Source data:
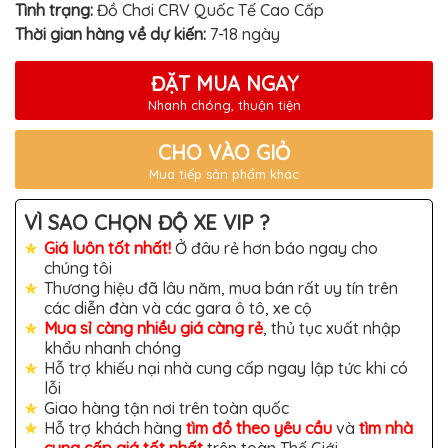
TÔ
Tình trạng:
Đồ Chơi CRV Quốc Tế Cao Cấp
Thời gian hàng về dự kiến:
7-18 ngày
ĐỒ
CHƠI
XE
ĐẶT MUA NGAY
HƠI
MỚI
Nhanh chóng, thuận tiện
NHẤT
ĐỒ
CHO VÀO GIỎ
CHƠI
Mua tiếp sản phẩm khác
XE
HƠI
CAO
VÌ SAO CHỌN ĐỘ XE VIP ?
CẤP
Giá luôn tốt nhất!
Ở đâu rẻ hơn báo ngay cho
ĐỒ
chúng tôi
CHƠI
Thương hiệu đã lâu năm, mua bán rất uy tín trên
XE
MÁY
các diễn đàn và các gara ô tô, xe cộ
Mua sỉ càng nhiều giá càng rẻ
, thủ tục xuất nhập
DÁN
khẩu nhanh chóng
DECAL
Hỗ trợ khiếu nại nhà cung cấp ngay lập tức khi có
Ô
TÔ
lỗi
Giao hàng tận nơi trên toàn quốc
ISUZU
Hỗ trợ khách hàng
tìm đồ theo yêu cầu
và
tìm nhà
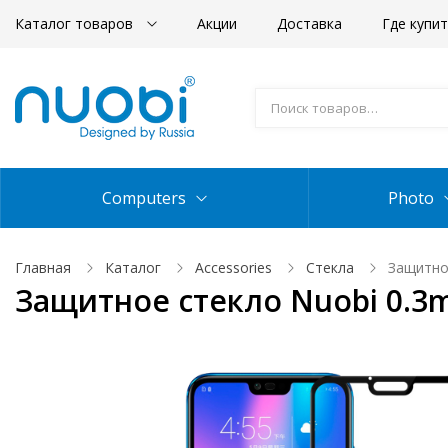
Каталог товаров
Акции
Доставка
Где купи
Computers
Photo
Главная
Каталог
Accessories
Стекла
Защитное
Защитное стекло Nuobi 0.3m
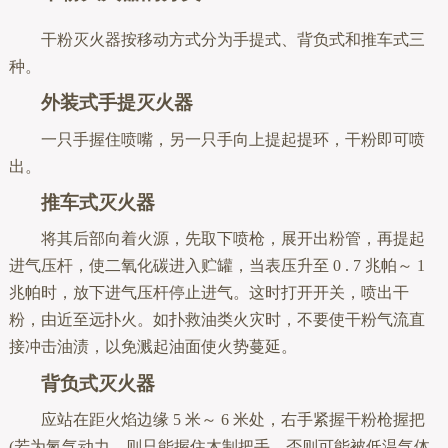
干粉灭火器按移动方式分为手提式、背负式和推车式三
种。
外装式手提灭火器
一只手握住喷嘴，另一只手向上提起提环，干粉即可喷
出。
推车式灭火器
将其后部向着火源，先取下喷枪，展开出粉管，再提起
进气压杆，使二氧化碳进入贮罐，当表压升至 0 . 7 兆帕～ 1
兆帕时，放下进气压杆停止进气。这时打开开关，喷出干
粉，由近至远扑火。如扑救油类火灾时，不要使干粉气流直
接冲击油渍，以免溅起油面使火势蔓延。
背负式灭火器
应站在距火焰边缘 5 米～ 6 米处，右手紧握干粉枪握把
(若为氮气动力，则只能握住木制把手，否则可能被低温气体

Problem to solve:
Your copy should be the entries retyped exactly, with no images in it.

Response area:
TÔ
Tình trạng:
Đồ Chơi CRV Quốc Tế Cao Cấp
Thời gian hàng về dự kiến:
7-18 ngày
ĐỒ
CHƠI
XE
ĐẶT MUA NGAY
HƠI
MỚI
Nhanh chóng, thuận tiện
NHẤT
ĐỒ
CHO VÀO GIỎ
CHƠI
Mua tiếp sản phẩm khác
XE
HƠI
CAO
VÌ SAO CHỌN ĐỘ XE VIP ?
CẤP
Giá luôn tốt nhất!
Ở đâu rẻ hơn báo ngay cho
ĐỒ
chúng tôi
CHƠI
Thương hiệu đã lâu năm, mua bán rất uy tín trên
XE
MÁY
các diễn đàn và các gara ô tô, xe cộ
Mua sỉ càng nhiều giá càng rẻ
, thủ tục xuất nhập
DÁN
khẩu nhanh chóng
DECAL
Hỗ trợ khiếu nại nhà cung cấp ngay lập tức khi có
Ô
TÔ
lỗi
Giao hàng tận nơi trên toàn quốc
ISUZU
Hỗ trợ khách hàng
tìm đồ theo yêu cầu
và
tìm nhà
Каталог товаров
Акции
Доставка
Где купи
Computers
Photo
Главная
Каталог
Accessories
Стекла
Защитное
Защитное стекло Nuobi 0.3m
干粉灭火器按移动方式分为手提式、背负式和推车式三
种。
外装式手提灭火器
一只手握住喷嘴，另一只手向上提起提环，干粉即可喷
出。
推车式灭火器
将其后部向着火源，先取下喷枪，展开出粉管，再提起
进气压杆，使二氧化碳进入贮罐，当表压升至 0 . 7 兆帕～ 1
兆帕时，放下进气压杆停止进气。这时打开开关，喷出干
粉，由近至远扑火。如扑救油类火灾时，不要使干粉气流直
接冲击油渍，以免溅起油面使火势蔓延。
背负式灭火器
应站在距火焰边缘 5 米～ 6 米处，右手紧握干粉枪握把
(若为氮气动力，则只能握住木制把手，否则可能被低温气体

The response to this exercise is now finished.